The Italian eyewear company's co-CEOs shared the update in their July 27 earnings call discussing Luxottica's record results for the second quarter ended June 30. LUX reported revenues grew 19.3 percent, or 4.9 percent in currency-neutral terms, to a record €2.46 billion ($2.7 bn) during the quarter.

Wholesale revenues, which include sales of Oakley, Ray Ban and dozens of luxury eyewear brands, increased 14.3 percent (6.1 percent c-n). Retail sales, which include sales by LensCrafters and other prescription eyewear stores, grew 23.4 percent (4.0 percent c-n). At Sunglass Hut currency-neutral sales increased 12.7 percent globally and 7 percent in North America, where comp store sales grew 2.5 percent. LUX's North American e-commerce sales grew 45 percent.

Net income attributable to LUX shareholders rose 25.3 percent to €295 million ($326 mm), although that translated to flat earnings per share of 68 cent in U.S. dollar terms.

The earnings include about €20 million in severance and other pre-tax costs incurred while integrating Oakley during the quarter, when Luxottica:

  • Eliminated top management positions, including CEO and senior positions overseeing Oakley's global sales for both the wholesale and retail channels and global product development
  • Closed Oakley's European headquarters in Zurich, eliminating 400 positions. Some of that staff has been relocated to Luxottica offices in Milan and Belluno, Italy, London, England, Quebec and other locations

LUX expects to incur the remaining €30 million in expected integration costs in the second half of 2015 as it absorbs Oakley's IT, administration, sales and order cycle management operations in North America. Much of that activity will be folded into Luxottica's wholesale operation in NY, and its Atlanta, GA, distribution center. Luxottica now expects the Oakley integration to yield €50 million in incremental operating income by 2017.

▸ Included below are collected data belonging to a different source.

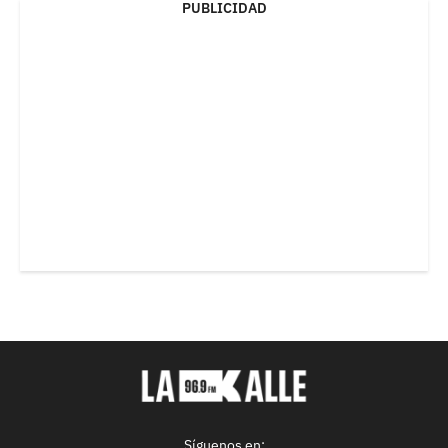
PUBLICIDAD
Síguenos en:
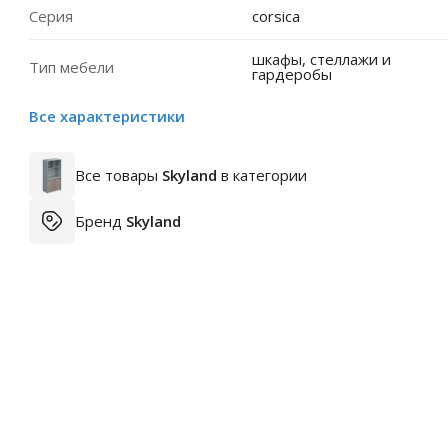
Серия
corsica
шкафы, стеллажи и
Тип мебели
гардеробы
Все характеристики
Все товары
Skyland
в категории
Бренд
Skyland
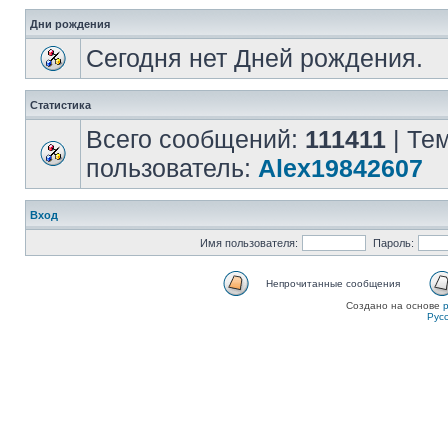
Дни рождения
Сегодня нет Дней рождения.
Статистика
Всего сообщений:
111411
| Те
пользователь:
Alex19842607
Вход
Имя пользователя:
Пароль:
Непрочитанные сообщения
Создано на основе
Рус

Savings plowed into product development and distribution

Luxottica is simultaneously increasing its investment in R&D, manufacturing product development and distribution operations.

In the U.S., that includes upgrading manufacturing operations at Oakley's CA-based headquarters, and nearly tripling the size of its 183,000-square-foot DC near Hartsfield-Jackson Atlanta International Airport, which already has capacity to process up to 150,000 units per day.

“We are increasing the investment on Foothill Ranch headquarters, creating a revolution on the industrial processes,” said Massimo Vian, co-CEO, Luxottica. “And we are ready for the acceleration of the brand with all the infrastructure– leaner and stronger than ever before.”

That includes making Oakley “a hit over the Olympics,” according to Adil Kahn, who shares the CEO title with Vian. “It's important for us to underline that, because Oakley is on the 'we want to invest list,' not on the 'we want to extract savings' list.”

Sharpening Pricing for Brazil and China

One of Luxottica's major initiatives in the back half is to lower prices on all its higher-end products in its two fastest growing markets: China and Brazil, which will host the 2016 Summer Olympics.

“I don't want to sound like we are ignoring the fact that Brazil's economy is softening to some extent, but our business continues to be robust and we continue to see double-digit growth there,” said Khan.

Territorial expansion is expected to sustain LUX's 40-to-45-percent growth rate in China, where it owns one of the country's larger domestic sunglasses brands.

“We are still in the coastal areas. We are in the five or six big cities, so we have a lot of China to conquer,” Khan said.